El Dorado County Fire Chief Lloyd Ogan said Friday that fire personnel responded to a call in Pollock Pines that came in after 3:30 a.m. Wednesday.
He said crews arrived to find an unresponsive man in his 60s and were unable to revive him.
Ogan said the man's oxygen equipment required power but could not say whether the shutdown was related to his death.
PG&E spokesman Jeff Smith said it has not been able to confirm the accuracy of the report.
The utility started turning off electricity early Wednesday in Northern and Central California in advance of strong, dry winds.
Pacific Gas and Electric says it has restored power to more than half of the nearly 2 million people left in the dark in Northern California after the utility shut down power to prevent its equipment from sparking wildfires during dry, windy weather.
PG&E says it has restored electricity to about 426,000 businesses and residences. Another 312,000 customers remain without power. Experts say a customer includes between two and three people.
Areas without power includes Plumas, Yuba and Butte counties, where people are on their third day without electricity. Butte County is where a fire started by PG&E equipment last year decimated the town of Paradise and killed 85 people.
The utility says power also remain out in of Kern County in the southern part of the state's agricultural Central Valley, where strong winds prompted PG&E to cut power on Thursday.
The utility it was able to restore power after winds subsided and workers could inspect its power lines.

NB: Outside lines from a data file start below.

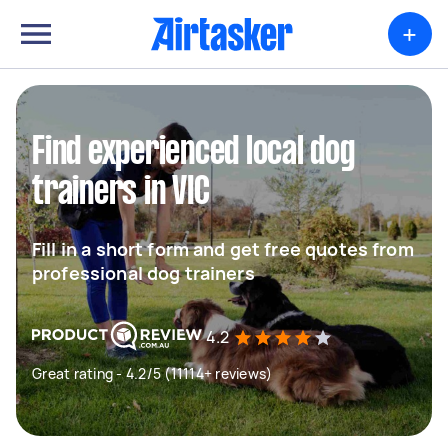
+
Find experienced local dog
trainers in VIC
Fill in a short form and get free quotes from
professional dog trainers
4.2
Great rating - 4.2/5 (11114+ reviews)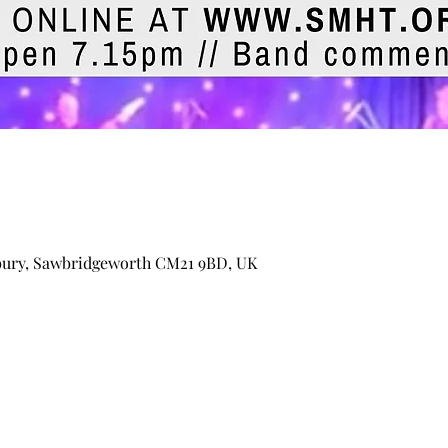
bury, Sawbridgeworth CM21 9BD, UK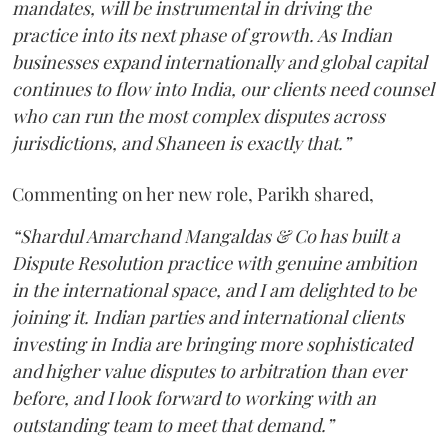
mandates, will be instrumental in driving the
practice into its next phase of growth. As Indian
businesses expand internationally and global capital
continues to flow into India, our clients need counsel
who can run the most complex disputes across
jurisdictions, and Shaneen is exactly that.”
Commenting on her new role, Parikh shared,
“Shardul Amarchand Mangaldas & Co has built a
Dispute Resolution practice with genuine ambition
in the international space, and I am delighted to be
joining it. Indian parties and international clients
investing in India are bringing more sophisticated
and higher value disputes to arbitration than ever
before, and I look forward to working with an
outstanding team to meet that demand.”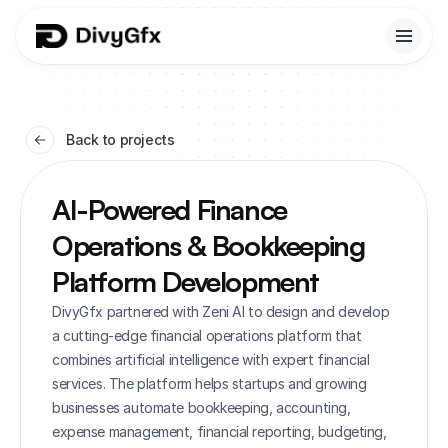
Back to projects
AI-Powered Finance 
Operations & Bookkeeping 
Platform Development
DivyGfx partnered with Zeni AI to design and develop 
a cutting-edge financial operations platform that 
combines artificial intelligence with expert financial 
services. The platform helps startups and growing 
businesses automate bookkeeping, accounting, 
expense management, financial reporting, budgeting, 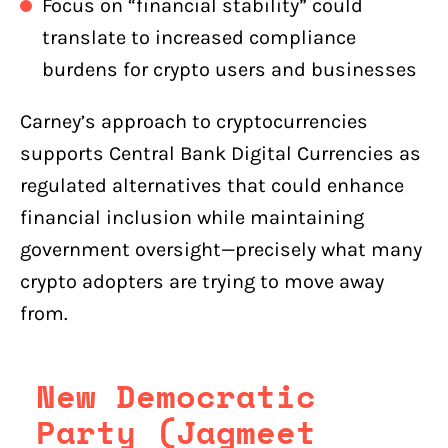
Focus on “financial stability” could
translate to increased compliance
burdens for crypto users and businesses
Carney’s approach to cryptocurrencies
supports Central Bank Digital Currencies as
regulated alternatives that could enhance
financial inclusion while maintaining
government oversight—precisely what many
crypto adopters are trying to move away
from.
New Democratic
Party (Jagmeet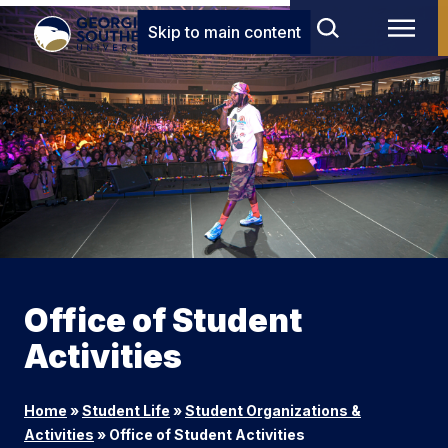
Skip to main content
Office of Student
Activities
Home
»
Student Life
»
Student Organizations &
Activities
»
Office of Student Activities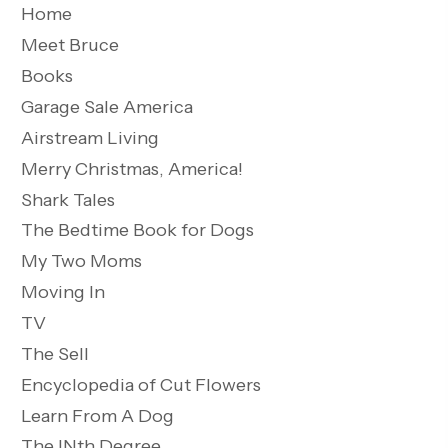
Home
Meet Bruce
Books
Garage Sale America
Airstream Living
Merry Christmas, America!
Shark Tales
The Bedtime Book for Dogs
My Two Moms
Moving In
TV
The Sell
Encyclopedia of Cut Flowers
Learn From A Dog
The INth Degree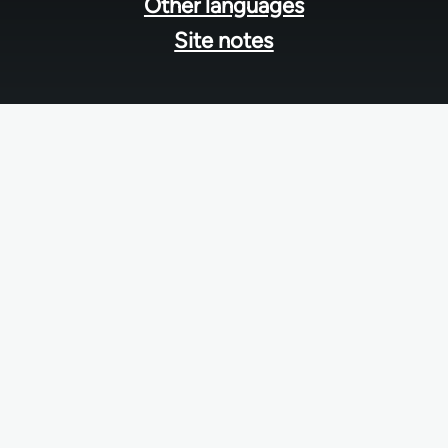
Other languages
Site notes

A wildfire fueled by Santa Ana winds has closed two freeways, is threatening homes and has forced evacuations around Los Angeles.
Fire officials say the Saddleridge fire had consumed more than 4,600 acres by 3 a.m. Friday.
It broke out after 9 p.m. Thursday along the 210 Freeway and jumped the highway. Flames also crossed the 5 Freeway. The highways were closed because of heavy smoke.
Authorities have ordered mandatory evacuations in the Granada Hills, Porter Ranch and Oakridge Estates neighborhoods.
Several homes were seen burning in Granada Hills, and the LA fire department said an "unknown number" of homes were potentially threatened.
There were no reports of injuries.
The blaze comes as hot, dry winds are raising concerns that the region's largest utility could widen power shutoffs to prevent its equipment from sparking wildfires.
Hot, dry winds sweeping into Southern California raised concerns that the region's largest utility could widen power shutoffs Friday to prevent its equipment from sparking wildfires.
Southern California Edison turned off electricity to about 20,000 people but warned that thousands more could lose service as Santa Ana winds gained strength.
Meanwhile Winds gusted dangerously as forecast in Northern California before weather conditions eased and the lights started to come back on. Planned blackouts affected millions and Pacific Gas & Electric faced hostility and second-guessing for its widespread shutoffs.
Over 500,000 PG&E customers were still waiting for power to come back on as of Thursday night.